RSNA 2019

Abstract Archives of the RSNA, 2019


MRI Biomarkers Improve Disease Progression Modeling-Based Prediction of Cognitive Decline

Tuesday, Dec. 3 12:45PM - 1:15PM Room: NR Community, Learning Center Station #7

FDA Discussions may include off-label uses.

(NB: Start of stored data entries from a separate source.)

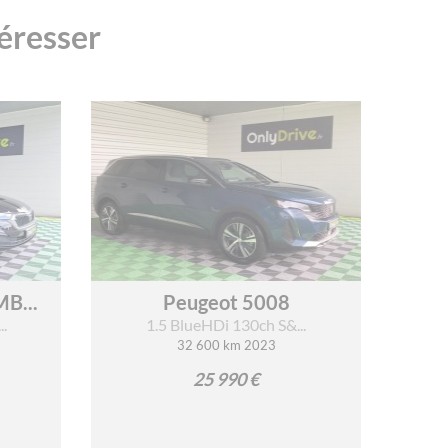
téresser
B...
Peugeot 5008
.
1.5 BlueHDi 130ch S&...
32 600 km 2023
25 990 €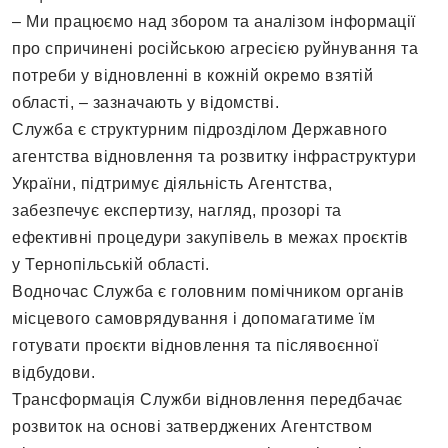
– Ми працюємо над збором та аналізом інформації
про спричинені російською агресією руйнування та
потреби у відновленні в кожній окремо взятій
області, – зазначають у відомстві.
Служба є структурним підрозділом Державного
агентства відновлення та розвитку інфраструктури
України, підтримує діяльність Агентства,
забезпечує експертизу, нагляд, прозорі та
ефективні процедури закупівель в межах проєктів
у Тернопільській області.
Водночас Служба є головним помічником органів
місцевого самоврядування і допомагатиме їм
готувати проєкти відновлення та післявоєнної
відбудови.
Трансформація Служби відновлення передбачає
розвиток на основі затверджених Агентством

Mostafa Mehdipour Ghazi, Copenhagen, Denmark (Abstract Co-Author) Employee, Biomediq A/S
Mads Nielsen, PhD, Copenhagen, Denmark (Presenter) Stockholder, Biomediq A/S Research Grant, Nordic Bioscience A/S Research Grant, SYNARC Inc Research Grant, AstraZeneca PLC
Akshay Pai, Copenhagen, Denmark (Abstract Co-Author) Stockholder, Cerebriu A/S
Marc Modat, PhD, London, United Kingdom (Abstract Co-Author) Co-founder, BrainMiner Ltd
Jorge Cardoso, PhD, Hertforshire, United Kingdom (Abstract Co-Author) Nothing to Disclose
Sebastien Ourselin, PhD, Hertforshire, United Kingdom (Abstract Co-Author) Nothing to Disclose
Lauge Sorensen, Copenhagen, Denmark (Abstract Co-Author) Employee, Biomediq A/S; Employee, Cerebriu A/S

For information about this presentation, contact:


To investigate if volumetric MRI biomarkers help across both parametric and nonparametric Alzheimer's disease (AD) progression modeling using neuropsychological tests for decline prediction of mini-mental state examination (MMSE) score in converting and stable mild cognitive impairment (MCI) subjects.

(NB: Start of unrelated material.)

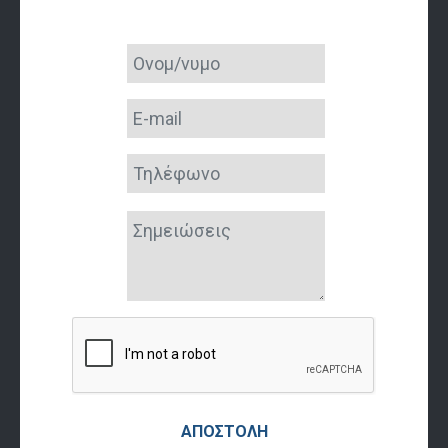
ΑΠΟΣΤΟΛΉ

The study dataset consisted of yearly visits (2005-2016) for 372 Alzheimer's Disease Neuroimaging Initiative subjects with normal cognition, MCI, and AD, including the following measurements: FreeSurfer-based T1-weighted brain MRI volumes of ventricles, hippocampus, whole brain, fusiform, middle temporal gyrus, and entorhinal cortex, all normalized with intracranial volume, and cognitive tests of MMSE, CDR-SB, and ADAS-Cog. Two state-of-the-art disease progression modeling methods, a nonparametric [DOI:10.1016/] and a parametric [DOI:10.1016/j.neurobiolaging.2014.03.043], were trained on the data with and without MRI biomarkers using 336 subjects and were subsequently applied to predict month 24 to 60 MMSE scores for 36 independent test subjects based on only their baseline and month 12 visits.

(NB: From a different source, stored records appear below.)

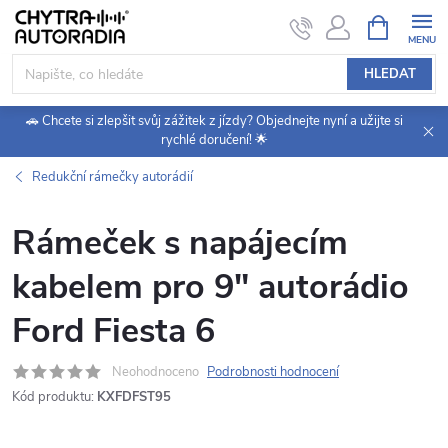
Přejít
NÁKUPNÍ
KOŠÍK
na
obsah
HLEDAT
🚗 Chcete si zlepšit svůj zážitek z jízdy? Objednejte nyní a užijte si
rychlé doručení! 🌟
Redukční rámečky autorádií
Rámeček s napájecím
kabelem pro 9" autorádio
Ford Fiesta 6
Neohodnoceno
Podrobnosti hodnocení
Kód produktu:
KXFDFST95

The predictive power and prognostic capability of the AD progression modeling methods were assessed using the per-visit mean absolute error (MAE) and area under the ROC curve (AUC) of predicted MMSE scores for stable (MCI-to-MCI) and converting (MCI-to-AD) test subjects. The MAE results for month 24 to 60 were as follows: parametric-MRI 1.23 to 4.41 (stable), 1.54 to 11.57 (converting); parametric+MRI 1.09 to 4.39 (stable), 1.72 to 10.98 (converting); nonparametric-MRI 0.93 to 5.27 (stable), 1.62 to 8.28 (converting); nonparametric+MRI 0.23 to 0.46 (stable), 1.63 to 6.79 (converting). The AUC results for month 24 to 60 were as follows (p < 0.01): parametric-MRI 0.90 for all visits; parametric+MRI 0.89 to 0.91; nonparametric-MRI 0.86 to 0.89; nonparametric+MRI 0.85 to 0.95.


MRI measurements improve neuropsychological assessment-based disease progression modeling performance of both parametric and non-parametric methods in MMSE decline prediction. Predictions from both utilized methods can significantly discriminate between stable MCI and MCI converting to AD.


Neuropsychological test-based disease progression modeling benefits from including volumetric MRI measurements. These types of models can be applied to predict cognitive decline and clinical status.